Frey and Watson are closely following this movement right now. When the major companies bring ketamine to the mainstream, it will mean big changes for small practices like Sierra Ketamine Clinics, including different ways to ingest the drug without an IV—perhaps nasally or sublingually. Ketamine, which is already considered a relatively inexpensive drug, will also likely become much cheaper.

“We understand as a clinic we may have short life span of three to five years,” said Frey. “We don’t know what that looks like.” If ketamine is easily consumed and widely prescribed by psychiatrists, infusion treatment centers across the country may have to close their doors.

A patient’s perspective

When Samantha Cobb was in the Air Force, repeated physical training in combat gear left her with fractures in both shins. The fractures on her left shin healed improperly, and she said that a government doctor misdiagnosed the pain as “compartment syndrome.” She underwent a test that involved administering 16 spring-loaded needles into her shin, intended to measure the pressure in the leg. Instead, the needles went into deep tissue muscles, breaking open an artery, piercing a tendon and a skewering a grouping of nerves, she said.

The damage to her nerves resulted in a condition known as complex regional pain syndrome or CRPS.

“It’s a constantly burning kind of pain, and anything that touches it from a blanket or putting on pants is excruciating,” said Cobb. Since her disability discharge from the military four years ago, she’s walked with crutches and managed her pain with oxycodone.

Cobb is part of CRPS support groups on Facebook. That’s where she first heard about ketamine infusion therapy. She and her doctor, Nicholas Tannous, MD, of the Carson Tahoe Pain Institute, began keeping an eye out for ketamine clinics. He made sure she acknowledged that a new treatment could present unknown side effects or long-term health concerns.

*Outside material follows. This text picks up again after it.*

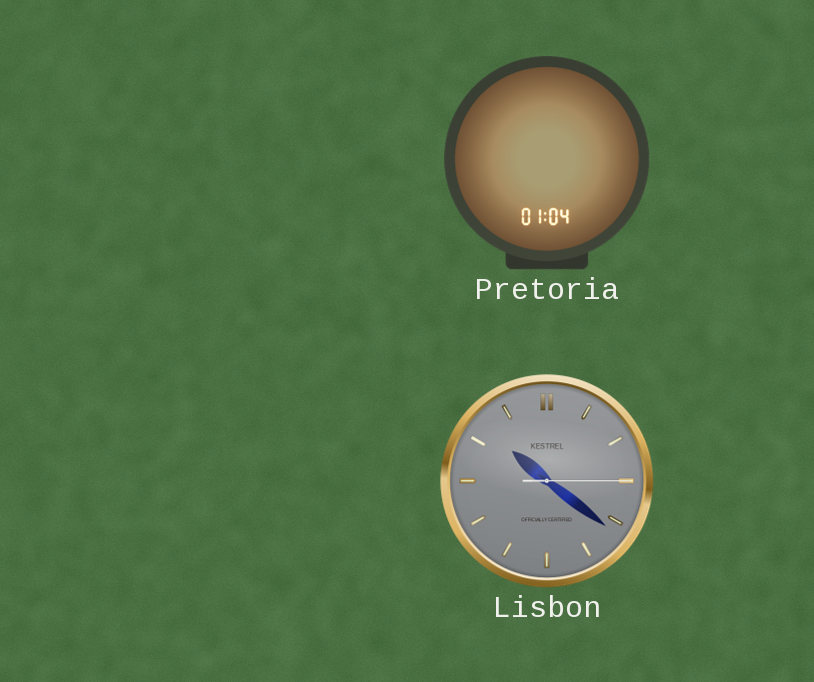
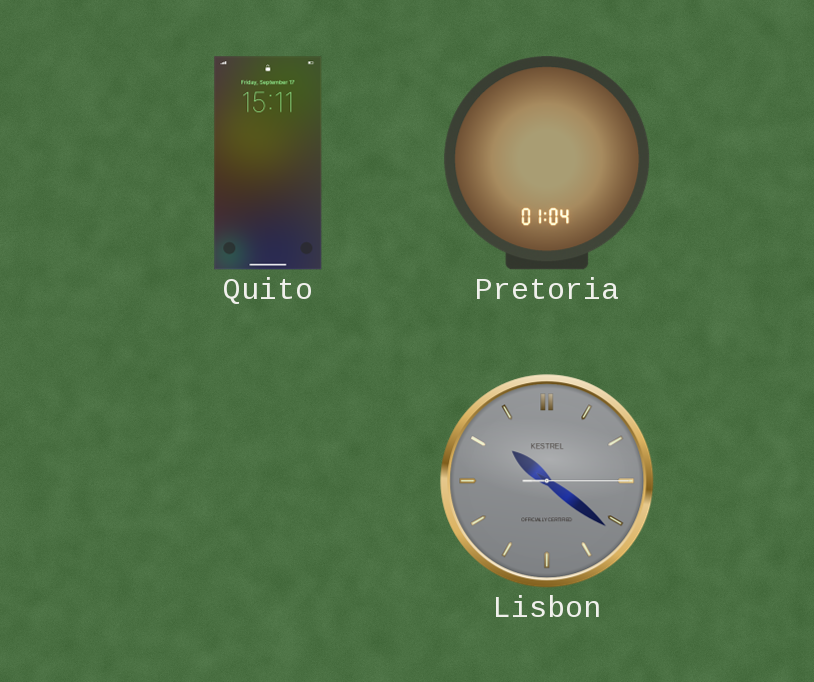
Quito: none -> 15:11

When Sierra Ketamine Clinics opened, Cobb decided the pain wasn’t worth deliberating over anymore. The only hurdle was the cost. Because of its status with the FDA, insurance companies don’t cover ketamine infusion therapy. At SKC, the initial four treatments cost $2,000.

“We were able to scrape up the money for the first four, and [we said] we’ll see if it’s effective or not, and we’ll worry about it from there,” said Cobb. “But it was extremely effective. So, you know, I’m going to keep trying to find the money.” Her family has been helping with payments.

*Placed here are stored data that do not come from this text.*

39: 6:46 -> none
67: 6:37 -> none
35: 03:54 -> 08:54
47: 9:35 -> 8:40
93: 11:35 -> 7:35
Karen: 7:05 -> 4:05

After her second ketamine infusion, she was off the crutches.

Now Cobb works part time as a gymnastics coach at Silver State Gymnastics where she was a competitive gymnast throughout her childhood. She’d spent the summer coaching sitting down, unable to spot her students or do much physically. Since her ketamine treatment, she’s back on her feet, leading the choreography. She calls this “her second chance at life.”

Just the K

Sierra Ketamine Clinics is fine-tuned to accomplish one task for patients—administering a safe, controlled intravenous infusion of ketamine. With no formal psychiatric or psychological tutelage, the doctors there prefer—but do not require—their patients also be working with a counselor. Their website claims free referral services to pain management, psychiatry and psychological affiliates and primary care providers.

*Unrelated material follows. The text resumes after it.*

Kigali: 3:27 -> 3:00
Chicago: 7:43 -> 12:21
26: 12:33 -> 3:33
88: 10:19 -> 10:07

“We’re not really equipped for that,” said Watson “We basically counsel on the importance of those other things, but when they leave, it’s pretty much up to them.”

“What people do between treatments is as important as the treatments themselves,” said Frey. “We view this as a leverage point in someone’s life. This could be a super highly effective therapy, but if they don’t change some other things they’re doing in terms of diet, exercise, staying away from bad environments, hanging around the right people that help you stay positive, doing mindfulness resilience exercises—those are all incredibly important.”